Take the entries below and retype them word for word, excluding the images.
***** Records shown
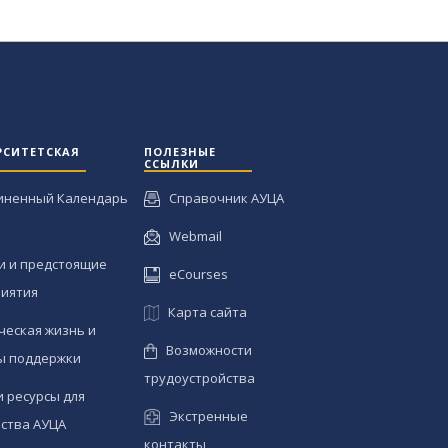
РСИТЕТСКАЯ
ПОЛЕЗНЫЕ
ССЫЛКИ
иненный Календарь
Справочник АУЦА
Webmail
и и предстоящие
eCourses
иятия
Карта сайта
ческая жизнь и
Возможности
ы поддержки
трудоустройства
и ресурсы для
Экстренные
ства АУЦА
контакты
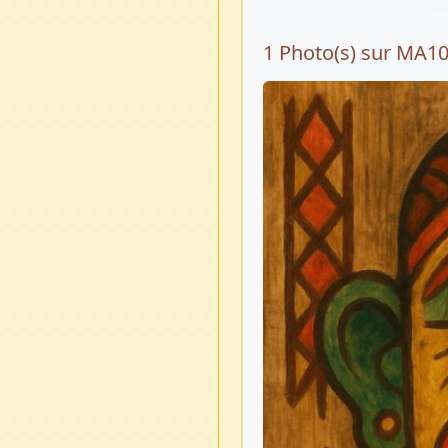
1 Photo(s) sur MA1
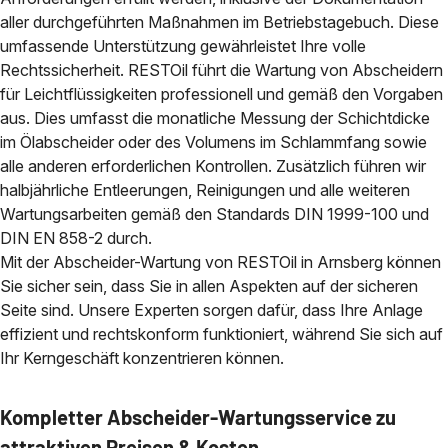
aller durchgeführten Maßnahmen im Betriebstagebuch. Diese
umfassende Unterstützung gewährleistet Ihre volle
Rechtssicherheit. RESTOil führt die Wartung von Abscheidern
für Leichtflüssigkeiten professionell und gemäß den Vorgaben
aus. Dies umfasst die monatliche Messung der Schichtdicke
im Ölabscheider oder des Volumens im Schlammfang sowie
alle anderen erforderlichen Kontrollen. Zusätzlich führen wir
halbjährliche Entleerungen, Reinigungen und alle weiteren
Wartungsarbeiten gemäß den Standards DIN 1999-100 und
DIN EN 858-2 durch.
Mit der Abscheider-Wartung von RESTOil in Arnsberg können
Sie sicher sein, dass Sie in allen Aspekten auf der sicheren
Seite sind. Unsere Experten sorgen dafür, dass Ihre Anlage
effizient und rechtskonform funktioniert, während Sie sich auf
Ihr Kerngeschäft konzentrieren können.
Kompletter Abscheider-Wartungsservice zu
attraktiven Preisen & Kosten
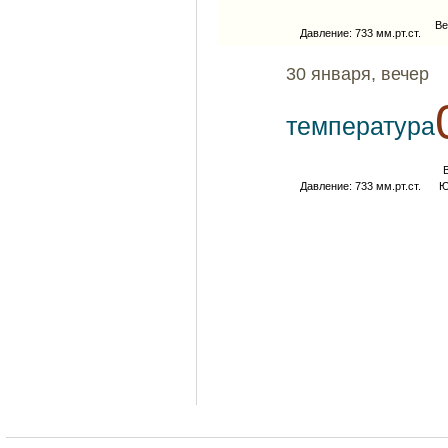
Ве
Давление: 733 мм.рт.ст.
30 января, вечер
температура
Давление: 733 мм.рт.ст.
Ю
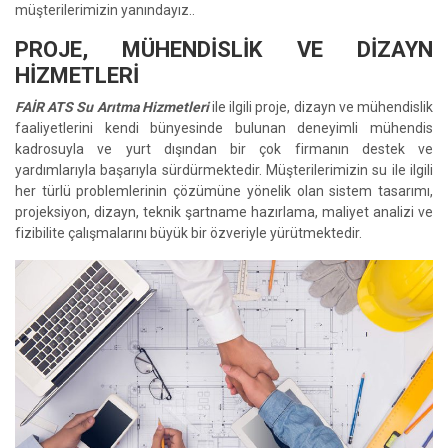
müşterilerimizin yanındayız..
PROJE, MÜHENDİSLİK VE DİZAYN
HİZMETLERİ
FAİR ATS Su Arıtma Hizmetleri
ile ilgili proje, dizayn ve mühendislik
faaliyetlerini kendi bünyesinde bulunan deneyimli mühendis
kadrosuyla ve yurt dışından bir çok firmanın destek ve
yardımlarıyla başarıyla sürdürmektedir. Müşterilerimizin su ile ilgili
her türlü problemlerinin çözümüne yönelik olan sistem tasarımı,
projeksiyon, dizayn, teknik şartname hazırlama, maliyet analizi ve
fizibilite çalışmalarını büyük bir özveriyle yürütmektedir.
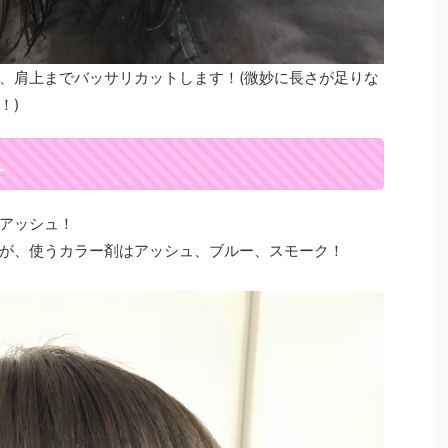
、肩上までバッサリカットします！(微妙に長さが足りな
！)
ュ
アッシュ！
が、使うカラー剤はアッシュ、ブルー、スモーク！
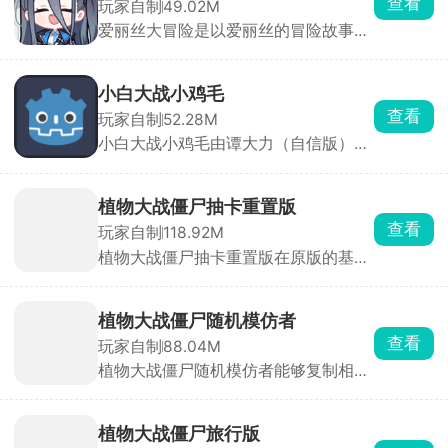
查看
玩家自制
49.02M
活走位，避开关卡内的障碍，同时还要
宝可梦结成亲密伙伴，携手探索康特地
爱丽丝大冒险是以爱丽丝的冒险故事为
躲避灵珠的攻击，如若不小心被灵珠打
区的每一处角落，揭开隐藏其中的神秘
主线内容，剧情中有大量的情节与人
到，则会损失生命值，生命值全部耗尽
面纱。而游戏的终极目标，是带领自己
物，剧情节点的选择会直接影响游戏的
则游戏失败。
的宝可梦团队，鼓足勇气向康特地区的
剧情发展，最终出现不同的结局，增加
宝可梦联盟发起挑战。凭借着智慧谋略
小白大战小鸡毛
了游戏的乐趣。同时游戏还包含幸存者
与强大实力，一路披荆斩棘，向着冠军
查看
玩家自制
52.28M
玩法，带给玩家独特的体验，快来试试
的荣耀奋勇前行，书写属于自己的辉煌
小白大战小鸡毛由谭大力（自信版）采
吧。
冒险传奇。
用线条小狗元素制作而来的休闲塔防类
游戏，以植物大战僵尸玩法为核心，将
植物换成了可爱的狗狗角色，不同的狗
植物大战僵尸抽卡重置版
狗形象有着不一样的特性，合理搭配近
查看
玩家自制
118.92M
远程小狗种类，布置强大的阵容，抵挡
植物大战僵尸抽卡重置版在原版的基础
更强的伤害。
上加以优化，独特的随机抽卡玩法非常
的亮眼，全新的植物、全新的僵尸将体
验到前所未有的策略塔防体验。游戏难
植物大战僵尸随机模仿者
度共分为五个难度级别，可以自行选择
查看
玩家自制
88.04M
难度，收集足够的阳光，通过随机掉落
植物大战僵尸随机模仿者能够复制相同
的植物卡牌来布置强大的阵容，种植炮
的植物和僵尸，在战斗中携带相同的植
塔和组合搭配的过程能够给玩家带来具
物以提高战斗率，减少冷却的时间，巧
有趣味性的体验。
妙的布阵，提高防御的能力，轻松应对
植物大战僵尸旅行版
更加复杂的僵尸潮。游戏主要玩法保留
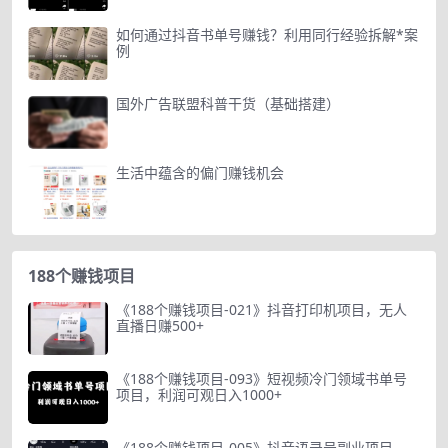
如何通过抖音书单号赚钱？利用同行经验拆解*案
例
国外广告联盟科普干货（基础搭建）
生活中蕴含的偏门赚钱机会
188个赚钱项目
《188个赚钱项目-021》抖音打印机项目，无人
直播日赚500+
《188个赚钱项目-093》短视频冷门领域书单号
项目，利润可观日入1000+
《188个赚钱项目-005》抖音语录号副业项目，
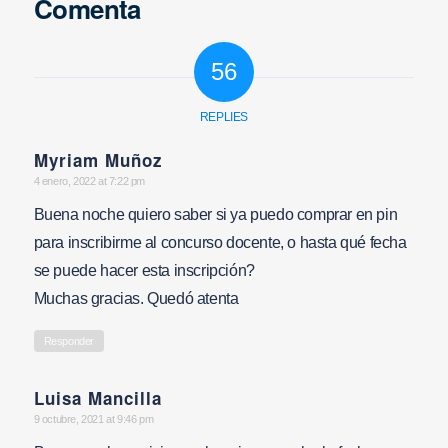
Comenta
56
REPLIES
Myriam Muñoz
says:
4 enero, 2022 at 7:22 pm
Buena noche quiero saber si ya puedo comprar en pin
para inscribirme al concurso docente, o hasta qué fecha
se puede hacer esta inscripción?
Muchas gracias. Quedó atenta
Responder
Luisa Mancilla
says:
9 octubre, 2021 at 9:46 pm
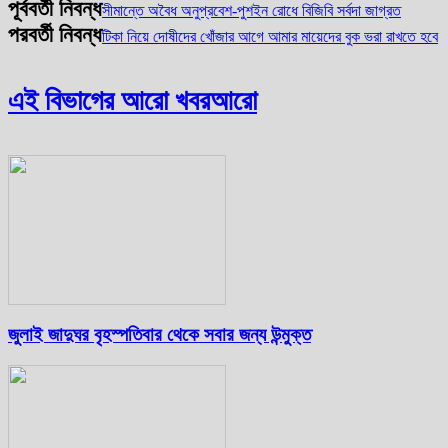
পূর্ববর্তী নিবন্ধ
সীমান্তে অবৈধ অনুপ্রবেশ-পুশইন রোধে বিজিবি সর্বদা জাগ্রত
পরবর্তী নিবন্ধ
টিকা নিয়ে দোষীদের খোঁজার আগে আমার মায়েদের বুক ভরা রাখতে হবে
এই বিভাগের আরো খবর
আরো
জুলাই জাদুঘর বৃহস্পতিবার থেকে সবার জন্য উন্মুক্ত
**********
- **Result for this exercise**
РСИТЕТСКАЯ
ПОЛЕЗНЫЕ
ССЫЛКИ
иненный Календарь
Справочник АУЦА
Webmail
и и предстоящие
eCourses
иятия
Карта сайта
ческая жизнь и
Возможности
ы поддержки
трудоустройства
и ресурсы для
Экстренные
ства АУЦА
контакты
1 Photo(s) sur MA1
aller durchgeführten Maßnahmen im Betriebstagebuch. Diese
umfassende Unterstützung gewährleistet Ihre volle
Rechtssicherheit. RESTOil führt die Wartung von Abscheidern
für Leichtflüssigkeiten professionell und gemäß den Vorgaben
aus. Dies umfasst die monatliche Messung der Schichtdicke
im Ölabscheider oder des Volumens im Schlammfang sowie
alle anderen erforderlichen Kontrollen. Zusätzlich führen wir
halbjährliche Entleerungen, Reinigungen und alle weiteren
Wartungsarbeiten gemäß den Standards DIN 1999-100 und
DIN EN 858-2 durch.
Mit der Abscheider-Wartung von RESTOil in Arnsberg können
Sie sicher sein, dass Sie in allen Aspekten auf der sicheren
Seite sind. Unsere Experten sorgen dafür, dass Ihre Anlage
effizient und rechtskonform funktioniert, während Sie sich auf
Ihr Kerngeschäft konzentrieren können.
Kompletter Abscheider-Wartungsservice zu
attraktiven Preisen & Kosten
Ве
Давление: 733 мм.рт.ст.
30 января, вечер
температура
Давление: 733 мм.рт.ст.
Ю
müşterilerimizin yanındayız..
PROJE, MÜHENDİSLİK VE DİZAYN
HİZMETLERİ
FAİR ATS Su Arıtma Hizmetleri
ile ilgili proje, dizayn ve mühendislik
faaliyetlerini kendi bünyesinde bulunan deneyimli mühendis
kadrosuyla ve yurt dışından bir çok firmanın destek ve
yardımlarıyla başarıyla sürdürmektedir. Müşterilerimizin su ile ilgili
her türlü problemlerinin çözümüne yönelik olan sistem tasarımı,
projeksiyon, dizayn, teknik şartname hazırlama, maliyet analizi ve
fizibilite çalışmalarını büyük bir özveriyle yürütmektedir.
、肩上までバッサリカットします！(微妙に長さが足りな
！)
ュ
アッシュ！
が、使うカラー剤はアッシュ、ブルー、スモーク！
查看
玩家自制
49.02M
活走位，避开关卡内的障碍，同时还要
宝可梦结成亲密伙伴，携手探索康特地
爱丽丝大冒险是以爱丽丝的冒险故事为
躲避灵珠的攻击，如若不小心被灵珠打
区的每一处角落，揭开隐藏其中的神秘
主线内容，剧情中有大量的情节与人
到，则会损失生命值，生命值全部耗尽
面纱。而游戏的终极目标，是带领自己
物，剧情节点的选择会直接影响游戏的
则游戏失败。
的宝可梦团队，鼓足勇气向康特地区的
剧情发展，最终出现不同的结局，增加
宝可梦联盟发起挑战。凭借着智慧谋略
小白大战小鸡毛
了游戏的乐趣。同时游戏还包含幸存者
与强大实力，一路披荆斩棘，向着冠军
查看
玩家自制
52.28M
玩法，带给玩家独特的体验，快来试试
的荣耀奋勇前行，书写属于自己的辉煌
小白大战小鸡毛由谭大力（自信版）采
吧。
冒险传奇。
用线条小狗元素制作而来的休闲塔防类
游戏，以植物大战僵尸玩法为核心，将
植物换成了可爱的狗狗角色，不同的狗
植物大战僵尸抽卡重置版
狗形象有着不一样的特性，合理搭配近
查看
玩家自制
118.92M
远程小狗种类，布置强大的阵容，抵挡
植物大战僵尸抽卡重置版在原版的基础
更强的伤害。
上加以优化，独特的随机抽卡玩法非常
的亮眼，全新的植物、全新的僵尸将体
验到前所未有的策略塔防体验。游戏难
植物大战僵尸随机模仿者
度共分为五个难度级别，可以自行选择
查看
玩家自制
88.04M
难度，收集足够的阳光，通过随机掉落
植物大战僵尸随机模仿者能够复制相同
的植物卡牌来布置强大的阵容，种植炮
的植物和僵尸，在战斗中携带相同的植
塔和组合搭配的过程能够给玩家带来具
物以提高战斗率，减少冷却的时间，巧
有趣味性的体验。
妙的布阵，提高防御的能力，轻松应对
植物大战僵尸旅行版
更加复杂的僵尸潮。游戏主要玩法保留
如何通过抖音书单号赚钱？利用同行经验拆解*案
例
国外广告联盟科普干货（基础搭建）
生活中蕴含的偏门赚钱机会
188个赚钱项目
《188个赚钱项目-021》抖音打印机项目，无人
直播日赚500+
《188个赚钱项目-093》短视频冷门领域书单号
项目，利润可观日入1000+
《188个赚钱项目-005》抖音语录号副业项目，
Comenta
56
REPLIES
Myriam Muñoz
says:
4 enero, 2022 at 7:22 pm
Buena noche quiero saber si ya puedo comprar en pin
para inscribirme al concurso docente, o hasta qué fecha
se puede hacer esta inscripción?
Muchas gracias. Quedó atenta
Responder
Luisa Mancilla
says:
9 octubre, 2021 at 9:46 pm
পূর্ববর্তী নিবন্ধ
সীমান্তে অবৈধ অনুপ্রবেশ-পুশইন রোধে বিজিবি সর্বদা জাগ্রত
পরবর্তী নিবন্ধ
টিকা নিয়ে দোষীদের খোঁজার আগে আমার মায়েদের বুক ভরা রাখতে হবে
এই বিভাগের আরো খবর
আরো
জুলাই জাদুঘর বৃহস্পতিবার থেকে সবার জন্য উন্মুক্ত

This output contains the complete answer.